The line containing "E-Mail-Adresse (70, 1262)" marks the end: copy exactly every line from the start of the records below up to and including it, leaving out pictures.

•••

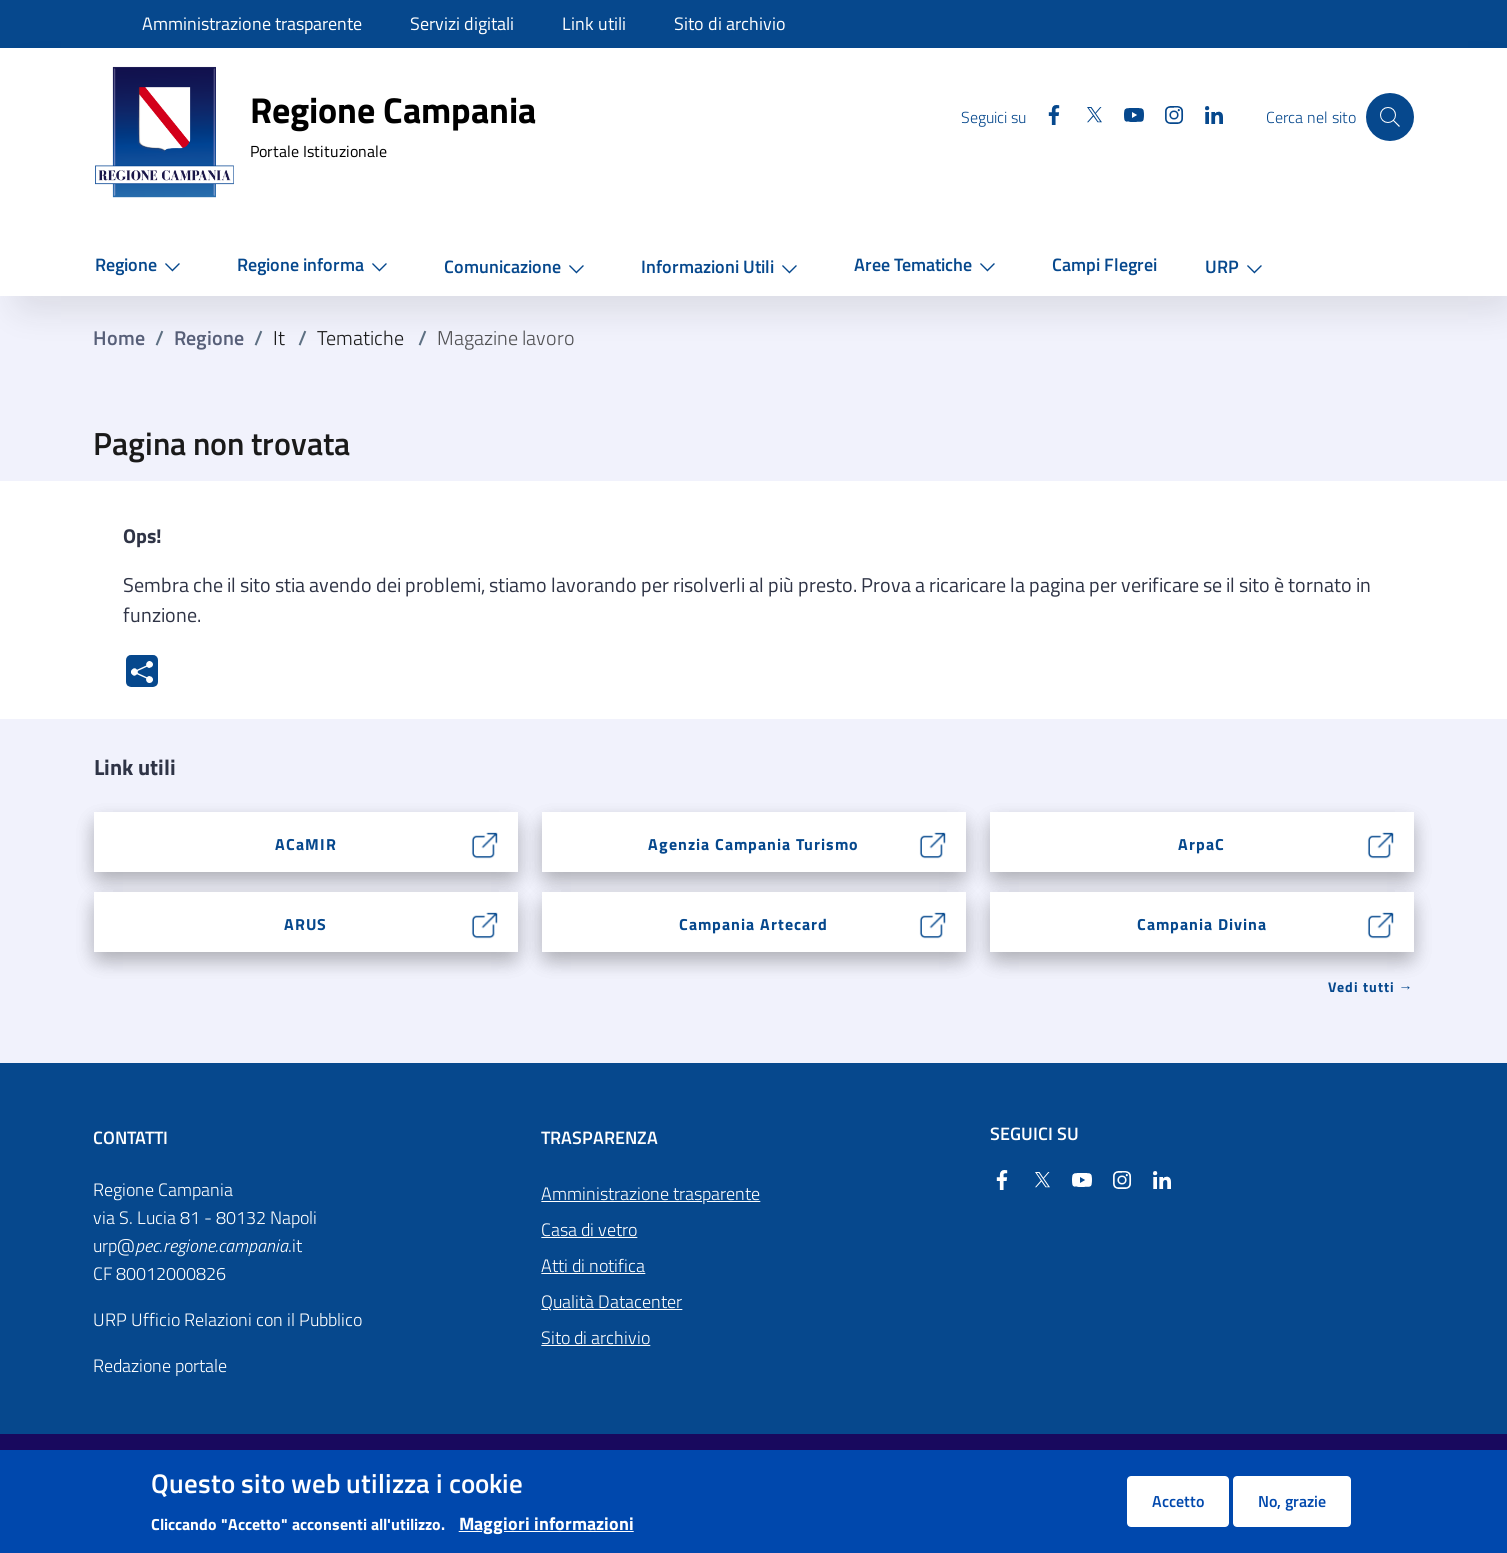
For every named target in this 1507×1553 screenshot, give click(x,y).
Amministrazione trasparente (650, 1193)
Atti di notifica (593, 1265)
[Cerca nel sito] (1390, 117)
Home (119, 338)
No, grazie (1292, 1501)
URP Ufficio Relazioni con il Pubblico (227, 1319)
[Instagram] (1160, 116)
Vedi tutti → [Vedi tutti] (1371, 986)
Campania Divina (1202, 924)
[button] (142, 265)
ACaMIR (306, 844)
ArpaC (1201, 844)
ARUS (305, 924)
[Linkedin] (1200, 116)
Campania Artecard (753, 924)
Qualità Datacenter (611, 1301)
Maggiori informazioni (546, 1523)
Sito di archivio (595, 1337)
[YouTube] (1120, 116)
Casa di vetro (589, 1229)
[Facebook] (1040, 116)
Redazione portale (160, 1365)
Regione (209, 338)
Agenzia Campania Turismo (753, 844)
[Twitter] (1080, 116)
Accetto (1178, 1501)
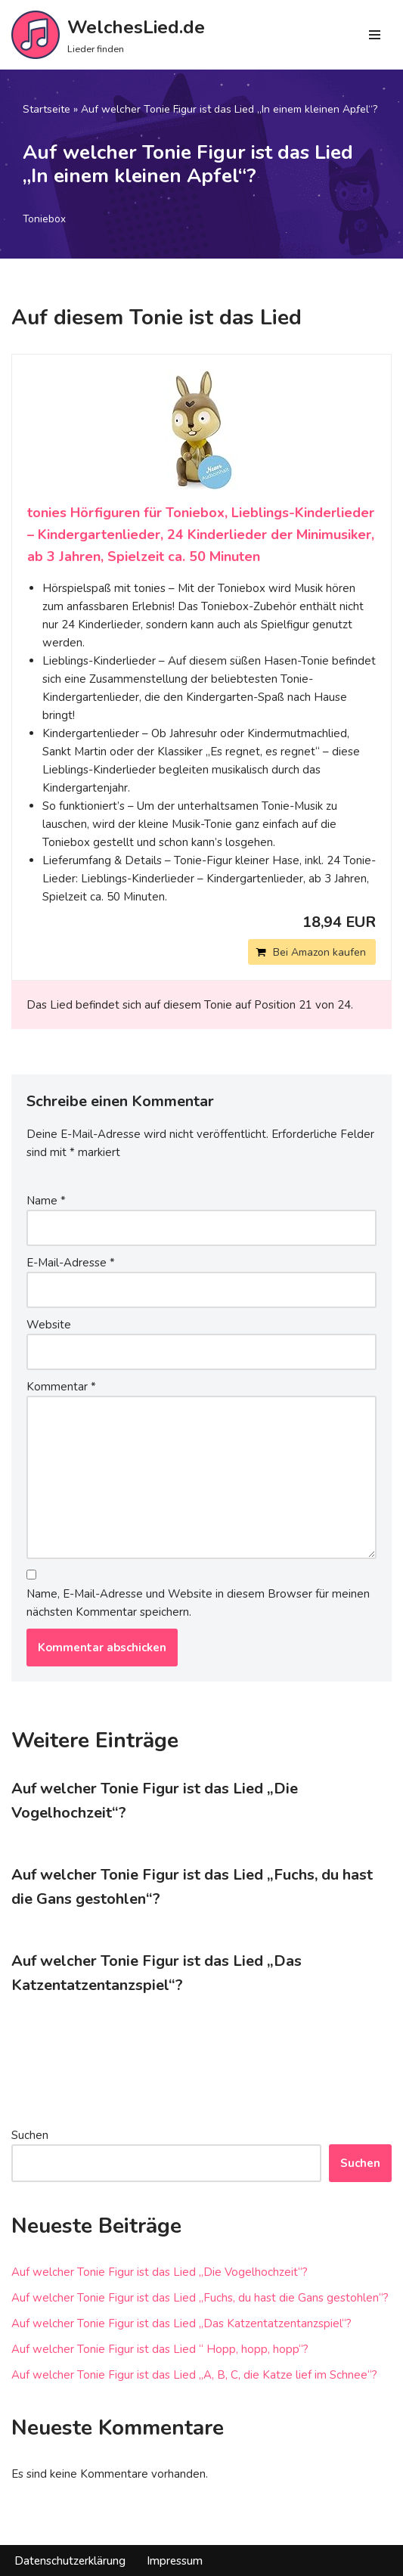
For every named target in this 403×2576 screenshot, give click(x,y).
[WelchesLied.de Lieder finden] (108, 35)
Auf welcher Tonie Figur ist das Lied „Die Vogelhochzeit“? (159, 2272)
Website (48, 1324)
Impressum (175, 2560)
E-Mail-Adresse (70, 1262)
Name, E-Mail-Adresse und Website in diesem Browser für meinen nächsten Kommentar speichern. (198, 1603)
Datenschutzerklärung (70, 2560)
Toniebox (44, 219)
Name (46, 1200)
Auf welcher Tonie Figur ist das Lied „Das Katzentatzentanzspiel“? (181, 2323)
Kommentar (61, 1386)
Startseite (46, 109)
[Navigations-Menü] (375, 35)
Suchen (29, 2135)
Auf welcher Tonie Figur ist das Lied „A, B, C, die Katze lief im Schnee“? (194, 2374)
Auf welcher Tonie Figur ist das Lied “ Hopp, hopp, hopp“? (159, 2349)
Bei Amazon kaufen (319, 952)
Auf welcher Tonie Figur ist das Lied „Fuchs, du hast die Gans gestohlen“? (200, 2297)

•••

* WRITTEN REPLY
For every named target in this 1507×1553 screenshot, give click(x,y).
Amministrazione trasparente (650, 1193)
Atti di notifica (593, 1265)
[Cerca nel sito] (1390, 117)
Home (119, 338)
No, grazie (1292, 1501)
URP Ufficio Relazioni con il Pubblico (227, 1319)
[Instagram] (1160, 116)
Vedi tutti → [Vedi tutti] (1371, 986)
Campania Divina (1202, 924)
[button] (142, 265)
ACaMIR (306, 844)
ArpaC (1201, 844)
ARUS (305, 924)
[Linkedin] (1200, 116)
Campania Artecard (753, 924)
Qualità Datacenter (611, 1301)
Maggiori informazioni (546, 1523)
Sito di archivio (595, 1337)
[YouTube] (1120, 116)
Casa di vetro (589, 1229)
[Facebook] (1040, 116)
Redazione portale (160, 1365)
Regione (209, 338)
Agenzia Campania Turismo (753, 844)
[Twitter] (1080, 116)
Accetto (1178, 1501)
For every named target in this 403×2576 screenshot, give click(x,y).
[WelchesLied.de Lieder finden] (108, 35)
Auf welcher Tonie Figur ist das Lied „Die Vogelhochzeit“? (159, 2272)
Website (48, 1324)
Impressum (175, 2560)
E-Mail-Adresse (70, 1262)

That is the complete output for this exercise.